Parmi les dizaines de tweets décrivant la lâcheté d’Emmanuel Macron face aux jeunes arabes armés de Dijon,
j’en ai retenu un qui résume tout.
Celui de Damien Rieu qui présida aux
destinées de Génération Identitaire avant d’en démissionner.
« Une
banderole contre le racisme anti-blanc déployée 15 minutes par 12 gamins
aura créé plus d’indignation médiatique et politique qu’une guerre
entre 300 Tchétchènes et narcotrafiquants à Dijon ».
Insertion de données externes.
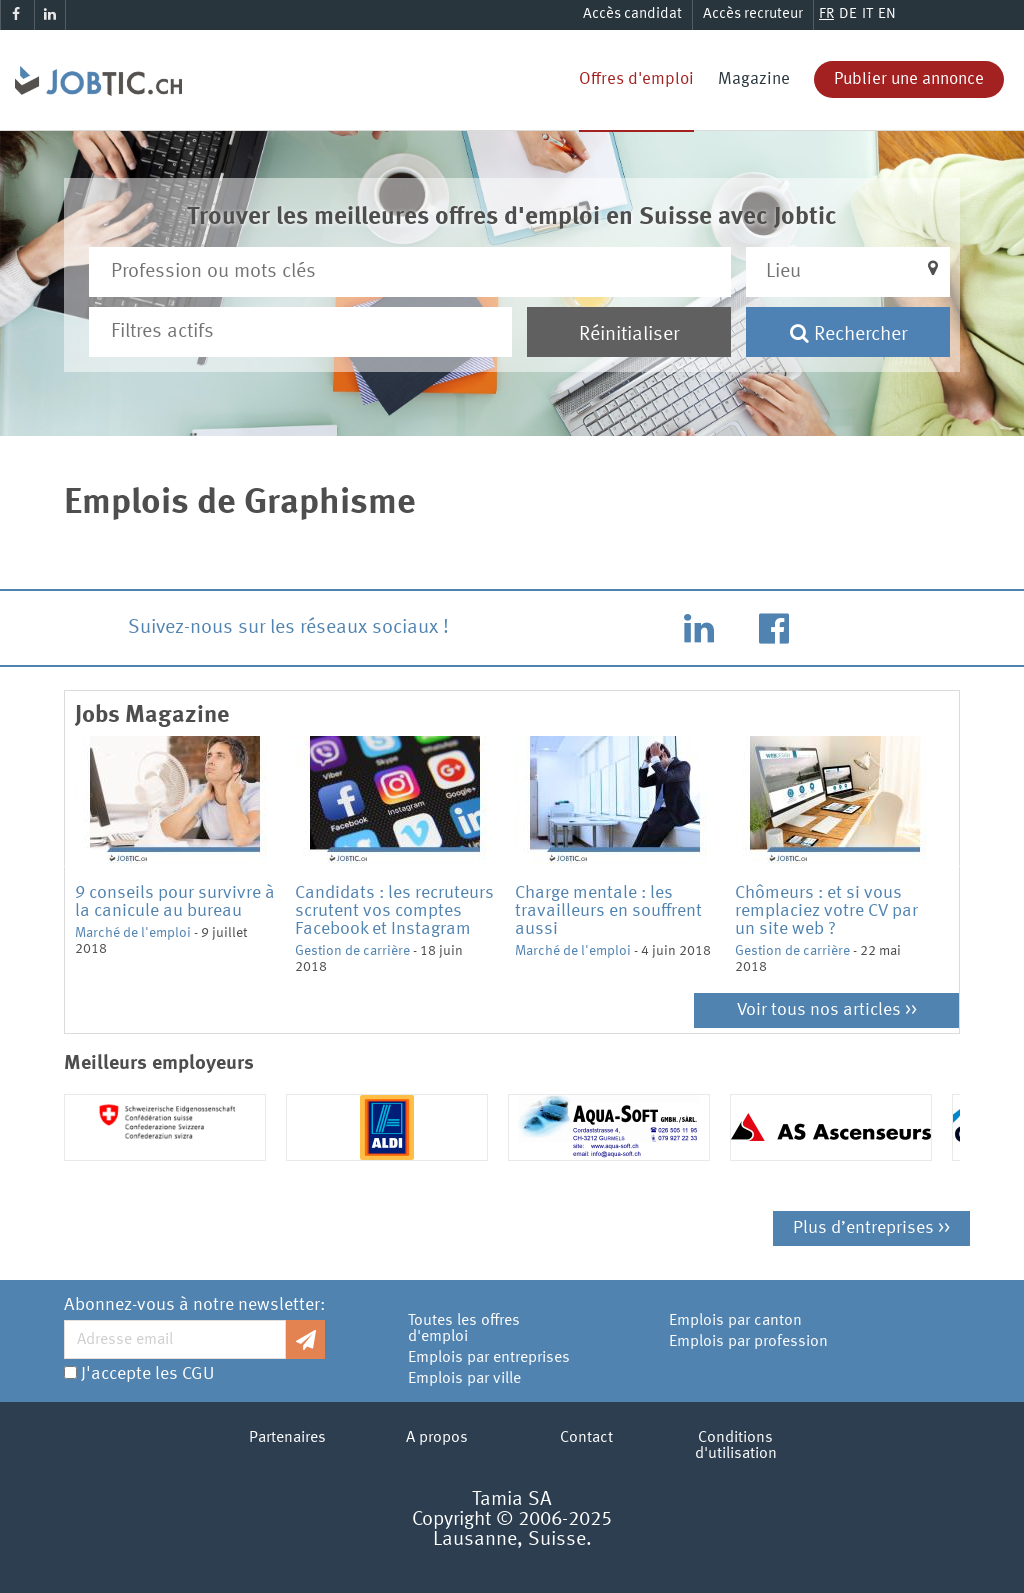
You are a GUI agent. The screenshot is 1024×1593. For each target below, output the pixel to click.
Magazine (754, 79)
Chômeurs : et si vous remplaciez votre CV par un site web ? (826, 911)
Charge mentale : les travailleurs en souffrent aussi (608, 911)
Car la réalité elle est là !
Ce qui aurait du faire
la une de tous les journaux imprimés et télévisés n’a de fait guère ému
nos journalistes.
Et pourtant,cette réalité, grâce aux vidéos tournées
par ces « chances pour la France » pour montrer combien ils nous
défient, nous éclate aux yeux.
Combien de banlieues sont-elles ainsi
prêtes à livrer bataille ?
Les armes y circulent librement.
Kalachnikov, Magnum, grenades, fusils à pompe.
Elles sont là,
dissimulées dans les caves inaccessibles à la police.
Et c’est en toute
sérénité que lundi, à Dijon, aux
Grésilles,
l’un de ces quartiers qui n’appartient plus à la République, ceux qui
se proclament arabes et musulmans devant les objectifs de leurs
portables appuient à qui mieux mieux sur de multiples gâchettes pour
détruire les caméras de sécurité.
Et quelle est la réponse du Gouvernement ?
L’envoi
de Nunez sur place, après le déluge, gendarmes mobiles et policiers
envoyés en renfort et quelques rares arrestations.